Martha Christina Tiahahu menghembuskan nafas terakhirnya pada 2 Januari 2021 setelah tertangkap oleh Belanda. Beliau tertangkap pada bulan Desember 1817 dan diangkut ke kapal Eversten yang bertolak ke Jawa. Selama di kapal itulah kesehatannya memburuk dan menolak makan maupun pengobatan, hingga akhirnya beliau pun wafat sebagai pahlawan wanita Indonesia.
Atas perjuangan dan pengorbanannya tersebut, pemerintah Maluku membangun monumen untuk mengenang jasa Martha Christina Tiahahu. Selain itu, namanya turut diabadikan sebagai nama jalan di Karang Panjang. Ada pula kapal perang Indonesia yang dibaptis dalam KRI Martha Christina Tiahahu.
2. Cut Nyak Dhien
Sosok wanita Indonesia selanjutnya yang berjuang untuk kemerdekaan Republik Indonesia adalah Cut Nyak Dhien. Putri Aceh ini lahir pada tahun 1848 dan turut berjuang melawan Belanda pada masa perang Aceh. Bersama dengan Teuku Umar yang merupakan suaminya, mereka berjuang dengan semangat yang berapi-api. Salah satu gerakan bersejarah Cut Nyak Dhien dan Teuku Umar adalah Het verraad van Teukoe Oemar (pengkhianatan Teuku Umar) yang dilakukan kepada Belanda.
Setelah Teuku Umar gugur dalam medan perang pada tahun 1899, Cut Nyak Dhien pun melanjutkan perjuangan suaminya. Namun, kemudian kesehatannya menurun hingga berakhir diasingkan ke Sumedang oleh Belanda karena ketahuan masih berhubungan dengan para pejuang dari Aceh. Beliau ditahan bersama seorang ulama bernama Ilyas yang kemudian menyadari bahwa Cut Nyak Dhien ahli dalam agama Islam, sehingga diberi julukan “Ibu Perbu”.
Kemudian, pada 6 November 1908, Cut Nyak Dhien menghembuskan nafas terakhirnya. Makam beliau baru ditemukan pada tahun 1959 atas permintan Ali Hasan, Gubernur Aceh pada masa itu. Lalu, makam tersebut dipugar untuk pertama kalinya pada 1987 dan diresmikan oleh Gubernur Aceh Ibrahim Hasan. Selain itu, Cut Nyak Dhien diakui sebagai Pahlawan Nasional Indonesia oleh Presiden Soekarno pada 2 Mei 1964 melalui SK Presiden RI No. 106 tahun 1964.
3. Cut Nyak Meutia
Satu lagi pahlawan wanita Indonesia yang berasal dari Aceh, yakni Cut Nyak Meutia yang lahir pada tahun 1870 di Aceh Utara. Beliau tumbuh dengan melihat langsung suasana perang antara Aceh dengan Belanda. Hal tersebutlah yang kemudian membentuk dirinya menjadi seorang pejuang. Bersama dengan Teuku Cik Tunong, suami istri ini melakukan perang gerilya. Namun, kemudian pada tahun 1905 suaminya gugur dalam medan perang melawan Belanda.

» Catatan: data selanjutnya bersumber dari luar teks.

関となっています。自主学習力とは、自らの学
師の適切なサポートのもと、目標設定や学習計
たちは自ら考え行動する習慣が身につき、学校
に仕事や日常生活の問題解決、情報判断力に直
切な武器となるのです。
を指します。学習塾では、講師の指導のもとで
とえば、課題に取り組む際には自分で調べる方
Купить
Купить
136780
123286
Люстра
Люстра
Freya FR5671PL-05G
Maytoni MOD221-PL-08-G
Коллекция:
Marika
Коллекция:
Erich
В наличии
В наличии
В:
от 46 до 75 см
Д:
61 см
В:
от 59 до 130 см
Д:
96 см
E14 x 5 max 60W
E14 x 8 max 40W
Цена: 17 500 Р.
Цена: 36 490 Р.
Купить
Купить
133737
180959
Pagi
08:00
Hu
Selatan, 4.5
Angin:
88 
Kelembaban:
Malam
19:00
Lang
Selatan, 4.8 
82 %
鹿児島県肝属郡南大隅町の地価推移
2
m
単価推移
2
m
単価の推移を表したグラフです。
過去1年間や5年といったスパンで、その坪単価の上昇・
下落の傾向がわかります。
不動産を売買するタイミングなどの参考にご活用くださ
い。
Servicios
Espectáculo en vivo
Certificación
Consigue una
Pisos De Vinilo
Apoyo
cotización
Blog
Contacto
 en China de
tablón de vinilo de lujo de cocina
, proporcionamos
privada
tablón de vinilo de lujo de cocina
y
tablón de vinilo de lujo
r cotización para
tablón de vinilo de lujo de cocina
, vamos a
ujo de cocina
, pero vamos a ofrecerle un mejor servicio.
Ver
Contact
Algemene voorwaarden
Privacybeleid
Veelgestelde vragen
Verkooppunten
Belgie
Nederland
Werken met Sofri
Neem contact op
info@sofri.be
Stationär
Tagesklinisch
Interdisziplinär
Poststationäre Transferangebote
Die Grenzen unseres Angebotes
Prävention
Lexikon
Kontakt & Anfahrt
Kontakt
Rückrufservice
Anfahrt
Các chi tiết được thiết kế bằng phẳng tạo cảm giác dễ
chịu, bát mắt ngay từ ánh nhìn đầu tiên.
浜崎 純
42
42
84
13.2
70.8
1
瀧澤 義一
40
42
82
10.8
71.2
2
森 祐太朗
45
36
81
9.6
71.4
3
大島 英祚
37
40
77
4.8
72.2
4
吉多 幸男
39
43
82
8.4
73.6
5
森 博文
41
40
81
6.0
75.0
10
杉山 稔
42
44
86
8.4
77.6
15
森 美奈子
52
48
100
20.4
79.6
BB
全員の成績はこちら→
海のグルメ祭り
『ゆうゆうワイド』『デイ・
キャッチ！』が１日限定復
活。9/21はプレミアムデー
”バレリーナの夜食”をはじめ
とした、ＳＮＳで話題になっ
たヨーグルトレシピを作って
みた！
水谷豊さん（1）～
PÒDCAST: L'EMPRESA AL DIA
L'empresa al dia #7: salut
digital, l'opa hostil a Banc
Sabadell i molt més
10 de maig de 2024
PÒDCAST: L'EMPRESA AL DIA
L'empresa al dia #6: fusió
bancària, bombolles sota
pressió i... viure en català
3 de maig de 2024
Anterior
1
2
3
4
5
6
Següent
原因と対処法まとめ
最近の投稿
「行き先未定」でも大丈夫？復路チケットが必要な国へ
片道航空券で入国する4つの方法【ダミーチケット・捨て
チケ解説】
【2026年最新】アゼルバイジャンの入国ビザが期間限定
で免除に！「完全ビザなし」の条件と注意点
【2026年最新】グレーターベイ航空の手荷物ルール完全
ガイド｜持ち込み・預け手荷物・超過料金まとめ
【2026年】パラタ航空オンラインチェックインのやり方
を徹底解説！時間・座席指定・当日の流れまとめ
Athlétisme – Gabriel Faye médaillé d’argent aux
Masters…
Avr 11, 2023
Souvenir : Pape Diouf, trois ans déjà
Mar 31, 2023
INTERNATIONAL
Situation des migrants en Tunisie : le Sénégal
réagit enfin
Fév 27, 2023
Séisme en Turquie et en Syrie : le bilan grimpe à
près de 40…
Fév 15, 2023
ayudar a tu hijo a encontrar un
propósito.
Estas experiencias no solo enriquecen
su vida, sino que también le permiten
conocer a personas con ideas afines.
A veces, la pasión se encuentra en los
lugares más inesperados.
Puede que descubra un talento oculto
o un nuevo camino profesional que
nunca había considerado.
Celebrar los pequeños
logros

Setelah Teuku Cik Tunong wafat, Cut Nyak Meutia pun menikah lagi dengan Pang Nanggroe atas pesan mendiang suaminya. Namun, dalam pertempuran di Paya Cicem, Pang Nanggroe terbunuh. Beliau dengan gigih tetap melanjutkan perjuangannya bersama dengan pasukannya dan anaknya yang berusia 11 tahun.

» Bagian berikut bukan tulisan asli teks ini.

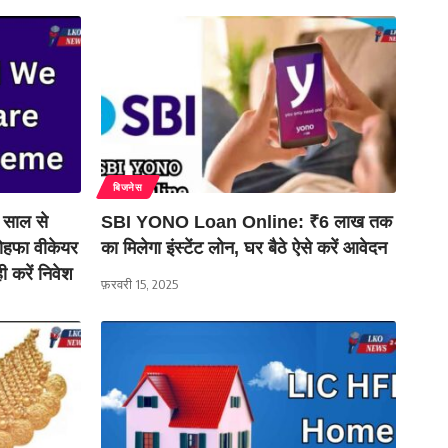
बिजनेस
साल से
SBI YONO Loan Online: ₹6 लाख तक
ोहफा वीकेयर
का मिलेगा इंस्टेंट लोन, घर बैठे ऐसे करें आवेदन
ी करें निवेश
फ़रवरी 15, 2025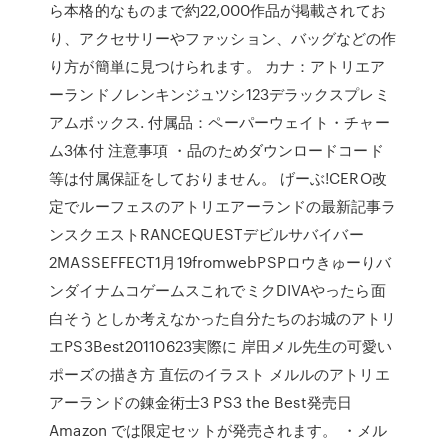
ら本格的なものまで約22,000作品が掲載されてお
り、アクセサリーやファッション、バッグなどの作
り方が簡単に見つけられます。 カナ：アトリエア
ーランドノレンキンジュツシ123デラックスプレミ
アムボックス. 付属品：ペーパーウェイト・チャー
ム3体付 注意事項 ・品のためダウンロードコード
等は付属保証をしておりません。 げーぶ!CERO改
定でルーフェスのアトリエアーランドの最新記事ラ
ンスクエストRANCEQUESTデビルサバイバー
2MASSEFFECT1月19fromwebPSPロウきゅーりバ
ンダイナムコゲームスこれでミクDIVAやったら面
白そうとしか考えなかった自分たちのお城のアトリ
エPS3Best20110623実際に 岸田メル先生の可愛い
ポーズの描き方 直伝のイラスト メルルのアトリエ
アーランドの錬金術士3 PS3 the Best発売日
Amazon では限定セットが発売されます。 ・メル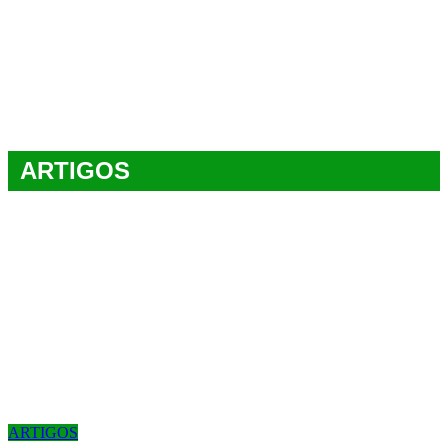
ARTIGOS
ARTIGOS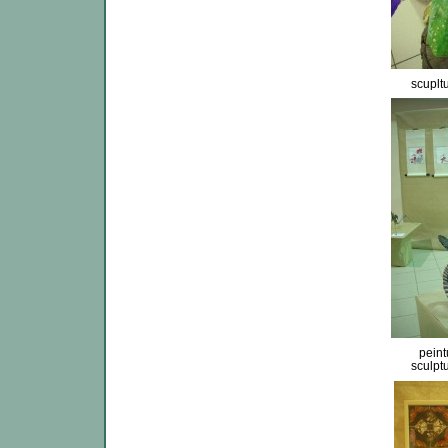
scuplt
pein
sculpt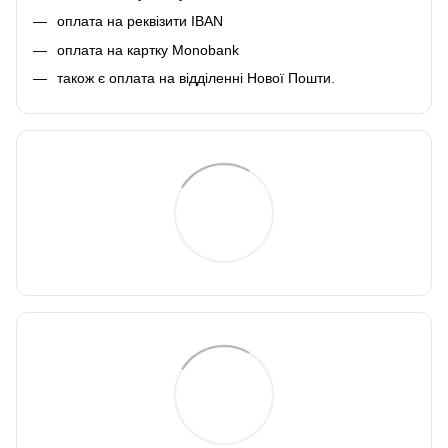
оплата на реквізити IBAN
оплата на картку Monobank
також є оплата на відділенні Нової Пошти.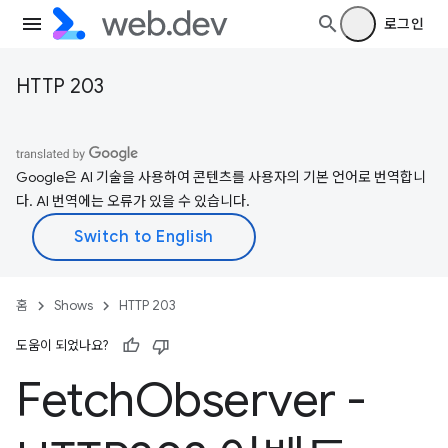
로그인
HTTP 203
Google은 AI 기술을 사용하여 콘텐츠를 사용자의 기본 언어로 번역합니
다. AI 번역에는 오류가 있을 수 있습니다.
홈
Shows
HTTP 203
도움이 되었나요?
Fetch
Observer -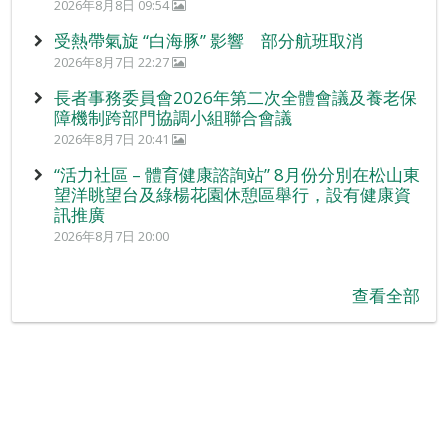
2026年8月8日 09:54
受熱帶氣旋 “白海豚” 影響 部分航班取消
2026年8月7日 22:27
長者事務委員會2026年第二次全體會議及養老保
障機制跨部門協調小組聯合會議
2026年8月7日 20:41
“活力社區 – 體育健康諮詢站” 8月份分別在松山東
望洋眺望台及綠楊花園休憩區舉行，設有健康資
訊推廣
2026年8月7日 20:00
查看全部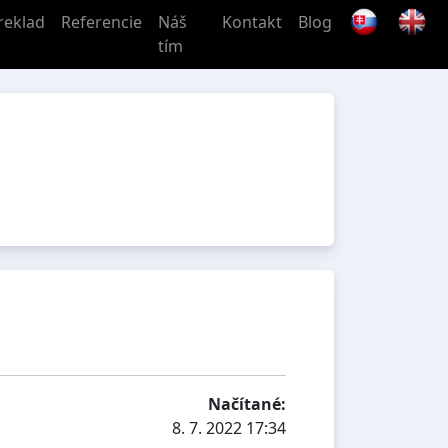
reklad
Referencie
Náš
Kontakt
Blog
tím
Načítané:
8. 7. 2022 17:34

Cut Nyak Meutia pada akhirnya mati tertembak dengan beberapa peluru bersarang di tubuhnya. Beliau pun gugur pada tanggal 25 Oktober 1910 dalam perjuangannya melawan Belanda. Kini makamnya terletak di hutan belantara kawasan Gunung Lipeh yang diapit oleh tiga kecamatan di Aceh, yaitu Kecamatan Matangkuli, Kecamatan Paya Bakong, dan Kecamatan Girek.
4. Raden Ajeng Kartini
Tokoh yang lahir di Jepara pada 21 April 1879 ini dikenal sebagai pelopor kebangkitan perempuan pribumi. Sebagai seorang bangsawan, R.A. Kartini berkesempatan memperoleh pendidikan. Beliau bersekolah di Europese Lagere School (ELS) dan mempelajari Bahasa Belanda.

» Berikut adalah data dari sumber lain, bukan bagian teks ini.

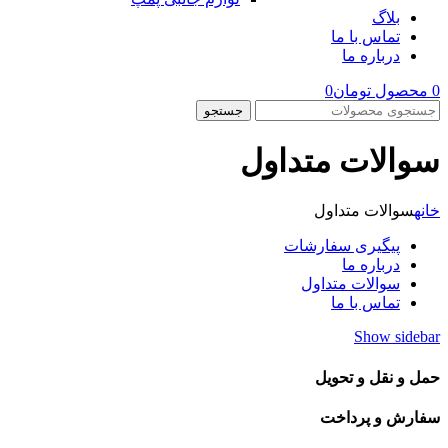
بلاگ
تماس با ما
درباره ما
0
محصول
تومان
0
جستجو
سوالات متداول
خانه
سوالات متداول
پیگیری سفارشات
درباره ما
سوالات متداول
تماس با ما
Show sidebar
حمل و نقل و تحویل
سفارش و پرداخت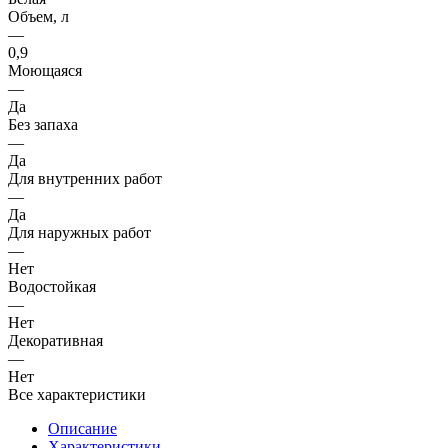
Объем, л
—
0,9
Моющаяся
—
Да
Без запаха
—
Да
Для внутренних работ
—
Да
Для наружных работ
—
Нет
Водостойкая
—
Нет
Декоративная
—
Нет
Все характеристики
Описание
Характеристики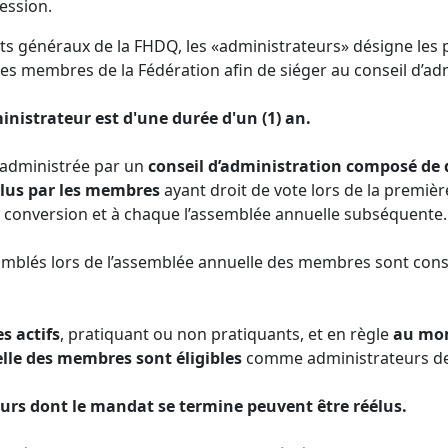
ession.
ts généraux de la FHDQ, les «administrateurs» désigne les 
les membres de la Fédération afin de siéger au conseil d’ad
inistrateur est d'une durée d'un (1) an.
 administrée par un
conseil d’administration composé de 
lus par les membres
ayant droit de vote lors de la premiè
 conversion et à chaque l’assemblée annuelle subséquente.
comblés lors de l’assemblée annuelle des membres sont co
s actifs
, pratiquant ou non pratiquants, et en règle
au mo
lle des membres sont éligibles
comme administrateurs de 
eurs dont le mandat se termine peuvent être réélus.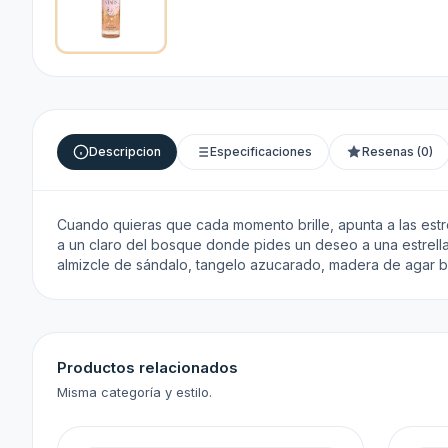
Descripcion
Especificaciones
Resenas (0)
Cuando quieras que cada momento brille, apunta a las estrel
a un claro del bosque donde pides un deseo a una estrella fu
almizcle de sándalo, tangelo azucarado, madera de agar b
Productos relacionados
Misma categoría y estilo.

Berdasarkan pemahaman pada masa itu bahwa perempuan harus tinggal di rumah, maka Kartini hanya bersekolah sampai usia 12 tahun. Namun, dengan beliau yang berada di rumah ini justru aktif surat-menyurat dengan teman yang berada di Belanda. Dari situlah Kartini mulai tertarik dengan pola pikir perempuan Eropa yang ia baca dari surat kabar, majalah. dan buku-buku. Dengan ilmu pengetahuan dan kebudayaan yang luas, R.A. Kartini pun memberi perhatian khusus pada emansipasi wanita. Beliau bercita-cita melihat perempuan pribumi dapat menuntut ilmu dan belajar seperti saat ini.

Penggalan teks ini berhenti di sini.